Le vendredi 11 octobre à Tbilissi, lors de la cérémonie des prix Litera, une importante récompense littéraire de la Géorgie, une tension était perceptible. Malgré la présence favorable de la présidente, Salomé Zourabichvili, la ministre de la culture, Téa Tsouloukiani, a ostensiblement évité l’évènement. Simultanément, les acteurs du milieu littéraire ont abandonné leurs anciens quartiers généraux suite à la mise sous tutelle de l’institution par la ministre Tsouloukiani, qui a confié les rênes à une apparatchik détestée du milieu, Ketevan Dumbadze.
La distance entre le gouvernement géorgien et le monde littéraire est de plus en plus flagrante, l’un se tournant vers Moscou tandis que l’autre reste tourné vers l’Europe. C’est dans ce contexte tendu que se tiendront des élections législatives de grande importance le samedi 26 octobre dans cette république du Caucase de 3,7 millions d’habitants. Trente ans après l’indépendance soviétique, la littérature est de nouveau devenue un enjeu politique en Géorgie.
Le parti au pouvoir depuis 2012, « Rêve géorgien », a multiplié ces dernières années des attitudes autoritaires et des allusions à Moscou, ce qui inquiète les Géorgiens majoritairement en faveur de l’intégration européenne. Comme le souligne la romancière Tamta Mélachvili, plus de 80% de la population souhaite cette intégration, un consensus fort dans le pays. Ces dernières semaines sont ainsi vécues comme une attente insoutenable pour elle.
« Nous vivons dans l’incertitude, cependant, il est difficile pour moi d’imaginer que le Rêve géorgien remportera les élections, dit-elle en souriant, légèrement anxieuse mais apparemment rassurée par les alliances établies par l’opposition. Il s’agira probablement du taux de participation le plus élevé dans l’histoire de la Géorgie indépendante. » Tamta Mélachvili, féministe et pro-européenne, a toujours été une manifestante acharnée. Depuis 2010, elle a écrit trois romans (Merle, merle, mûre a été traduit en français et publié par Tropismes en 2023). « Mes œuvres ne sont pas politiquement axées, mais j’essaie de défier les normes », déclare cette voix d’une génération longtemps restreinte. « Née durant l’ère soviétique et ayant grandi dans la Géorgie postsoviétique, je suis fatiguée de tout cela. On m’a incitée à m’expatrier trois fois.
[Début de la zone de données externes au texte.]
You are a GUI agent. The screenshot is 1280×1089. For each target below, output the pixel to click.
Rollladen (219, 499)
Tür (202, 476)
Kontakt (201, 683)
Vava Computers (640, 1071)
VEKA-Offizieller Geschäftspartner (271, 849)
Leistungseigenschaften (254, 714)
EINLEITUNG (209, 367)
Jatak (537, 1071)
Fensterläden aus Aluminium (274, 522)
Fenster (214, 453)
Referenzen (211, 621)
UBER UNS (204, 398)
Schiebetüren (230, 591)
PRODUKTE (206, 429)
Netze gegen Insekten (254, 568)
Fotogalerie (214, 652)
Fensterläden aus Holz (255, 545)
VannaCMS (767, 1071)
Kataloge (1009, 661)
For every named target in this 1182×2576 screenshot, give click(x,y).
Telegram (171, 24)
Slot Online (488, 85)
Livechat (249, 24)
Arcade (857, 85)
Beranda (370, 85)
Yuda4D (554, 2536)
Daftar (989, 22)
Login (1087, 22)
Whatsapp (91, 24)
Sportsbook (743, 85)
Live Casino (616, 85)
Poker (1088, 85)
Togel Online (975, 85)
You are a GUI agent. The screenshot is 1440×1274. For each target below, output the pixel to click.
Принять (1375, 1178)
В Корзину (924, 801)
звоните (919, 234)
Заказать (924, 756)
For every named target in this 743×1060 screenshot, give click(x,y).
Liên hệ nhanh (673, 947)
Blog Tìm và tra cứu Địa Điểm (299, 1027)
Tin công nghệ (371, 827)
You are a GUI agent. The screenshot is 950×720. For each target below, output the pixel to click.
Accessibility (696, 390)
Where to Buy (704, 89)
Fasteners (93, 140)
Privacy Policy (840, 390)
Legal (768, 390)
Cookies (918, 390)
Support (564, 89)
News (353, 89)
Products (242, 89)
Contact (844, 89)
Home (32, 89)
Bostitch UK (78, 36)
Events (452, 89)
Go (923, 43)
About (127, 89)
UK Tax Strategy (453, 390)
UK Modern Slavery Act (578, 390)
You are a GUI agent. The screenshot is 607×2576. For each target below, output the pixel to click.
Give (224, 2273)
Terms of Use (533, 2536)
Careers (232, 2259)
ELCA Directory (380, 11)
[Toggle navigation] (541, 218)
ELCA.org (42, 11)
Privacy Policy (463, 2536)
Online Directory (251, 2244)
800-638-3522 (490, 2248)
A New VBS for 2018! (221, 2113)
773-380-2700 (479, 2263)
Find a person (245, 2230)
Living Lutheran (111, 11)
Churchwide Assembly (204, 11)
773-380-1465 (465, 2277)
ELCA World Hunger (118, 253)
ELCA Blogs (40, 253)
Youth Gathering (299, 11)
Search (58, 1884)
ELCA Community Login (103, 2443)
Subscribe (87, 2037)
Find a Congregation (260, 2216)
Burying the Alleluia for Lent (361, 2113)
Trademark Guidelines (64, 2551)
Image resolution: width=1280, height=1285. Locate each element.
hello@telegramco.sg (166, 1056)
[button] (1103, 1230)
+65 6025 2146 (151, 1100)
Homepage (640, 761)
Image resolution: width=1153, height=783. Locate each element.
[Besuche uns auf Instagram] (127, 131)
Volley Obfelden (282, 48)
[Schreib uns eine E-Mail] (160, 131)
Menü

Pourtant, je tiens à résider et écrire ici. »
Depuis 2021, de nombreux auteurs ont quitté le pays, période au cours de laquelle le lien entre l’écriture et l’autorité a commencé à s’aigrir. À l’époque, la ministr Tsouloukiani avait maladroitement essayé d’infiltrer la scène littéraire en imposant son choix pour le jury du Litera, ce qui a causé sa chute. Suite à cela, 90 % des maisons d’édition ont quitté le concours, y compris Sulakauri, Intelekti, Palitra L et Artanuji, les quatre principaux éditeurs. « Nous avons interprété cette infiltration comme une tentative initiale de contrôler la sélection et de faire taire la littérature », rapporte Natasha Lomouri.